25 years of the WTO—Causes of Decay and Reform Proposals for the Future
The World Trade Organisation (WTO) has brought very significant rewards to the international community. In small, open economies like the Netherlands, about a quarter of the wealth per capita depends on the WTO's trading system, while in Germany it is about five percent. But the multilateral trade order is in a deep, existential crisis, because the WTO is not designed for geostrategic rivalry between its members. There is no simple solution. The WTO must reinvent itself, only in this way can the world community be spared to fall back into poorer times.
When, on 15 April 1994, GATT members agreed on the Marrakesh Declaration which led to the creation of the WTO, there was a shared vision of the geopolitical landscape of the future. After the end of Soviet-style communism, it was generally assumed that all countries would gradually develop into a broadly similar model of democratic market economies. The only remaining superpower, the United States, was to provide the world with a liberal world order modelled on its own.
System competition between East and West, as it has been known until now, would then be a thing of the past and the international economic order would not suffer from fundamental geopolitical disagreements, since the economic and humanitarian value systems of the political actors would have converged. However, this hope has not materialized, as demonstrated by the current system-competition between the democratic, market-oriented capitalism of the "West" and the autocratic state capitalism of some emerging countries such as China.

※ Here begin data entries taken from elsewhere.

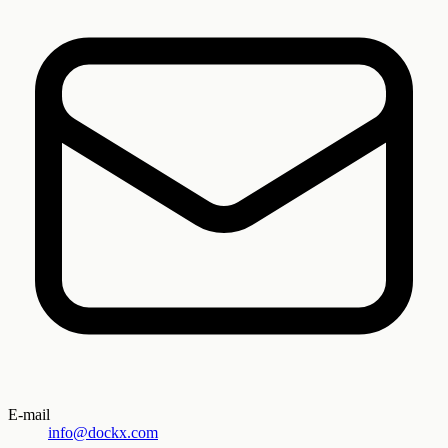
E-mail
info@dockx.com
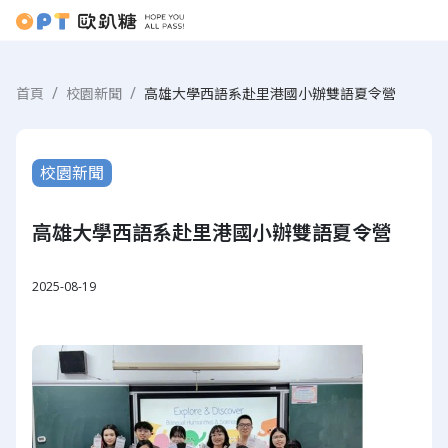
首頁
校園新聞
高雄大學西語系赴里港國小辦雙語夏令營
校園新聞
高雄大學西語系赴里港國小辦雙語夏令營
2025-08-19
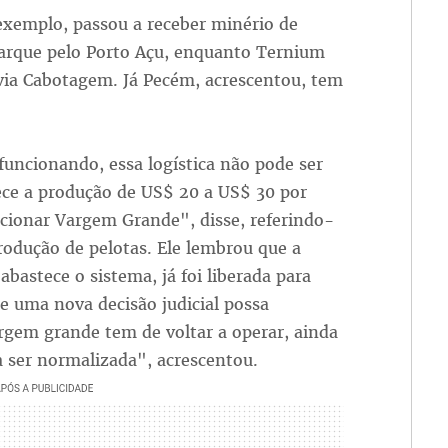
 exemplo, passou a receber minério de
rque pelo Porto Açu, enquanto Ternium
via Cabotagem. Já Pecém, acrescentou, tem
funcionando, essa logística não pode ser
ce a produção de US$ 20 a US$ 30 por
cionar Vargem Grande", disse, referindo-
rodução de pelotas. Ele lembrou que a
bastece o sistema, já foi liberada para
e uma nova decisão judicial possa
gem grande tem de voltar a operar, ainda
a ser normalizada", acrescentou.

This is where the fundamental problem of the WTO originates. Today the organization has 164 members, ranging from extremely poor to extremely rich countries, from some of the world's most terrible autocracies to model democracies, from illiberal closed economies like Venezuela to very liberal ones like Singapore. And even countries with very similar institutional structures can pursue very different interests within the WTO.

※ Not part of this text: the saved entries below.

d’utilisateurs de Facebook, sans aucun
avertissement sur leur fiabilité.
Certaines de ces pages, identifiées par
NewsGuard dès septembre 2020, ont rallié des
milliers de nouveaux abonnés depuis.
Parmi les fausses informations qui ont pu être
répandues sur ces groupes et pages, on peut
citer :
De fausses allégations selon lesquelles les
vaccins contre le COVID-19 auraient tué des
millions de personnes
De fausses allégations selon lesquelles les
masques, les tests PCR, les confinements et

Since the WTO is a member-based institution, each of its members has an equal right of veto. The enormous heterogeneity and the systems-competition among large members such as the United States and China renders agreement on a uniform set of rules extremely complicated. Economically, fundamentally different approaches compete within the WTO, for example with regard to the legitimacy of subsidies or the question of monopoly power.

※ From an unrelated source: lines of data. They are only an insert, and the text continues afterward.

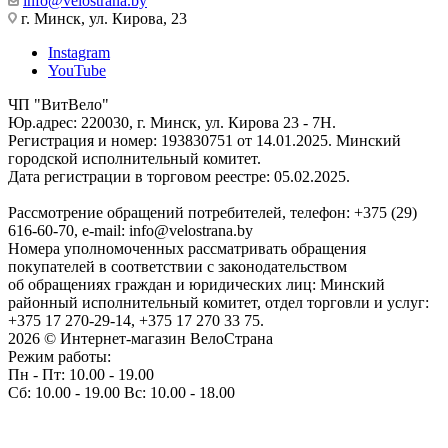
info@velostrana.by
г. Минск, ул. Кирова, 23
Instagram
YouTube
ЧП "ВитВело"
Юр.адрес: 220030, г. Минск, ул. Кирова 23 - 7Н.
Регистрация и номер: 193830751 от 14.01.2025. Минский
городской исполнительный комитет.
Дата регистрации в торговом реестре: 05.02.2025.
Рассмотрение обращений потребителей, телефон: +375 (29)
616-60-70, e-mail: info@velostrana.by
Номера уполномоченных рассматривать обращения
покупателей в соответствии с законодательством
об обращениях граждан и юридических лиц: Минский
районный исполнительный комитет, отдел торговли и услуг:
+375 17 270-29-14, +375 17 270 33 75.
2026 © Интернет-магазин ВелоСтрана
Режим работы:
Пн - Пт: 10.00 - 19.00
Сб: 10.00 - 19.00 Вс: 10.00 - 18.00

In addition, the political divergence within the WTO was accompanied by a convergence of economic power. The GDP of the G7 countries has fallen in relation to global GDP from almost 65 percent in the early 1990s to less than 40 percent today. The economic rise of the "non-G7" countries was driven by the integration of former low-wage countries into the global value-added system. Contrary to hopes, however, economic convergence did not also lead to political convergence.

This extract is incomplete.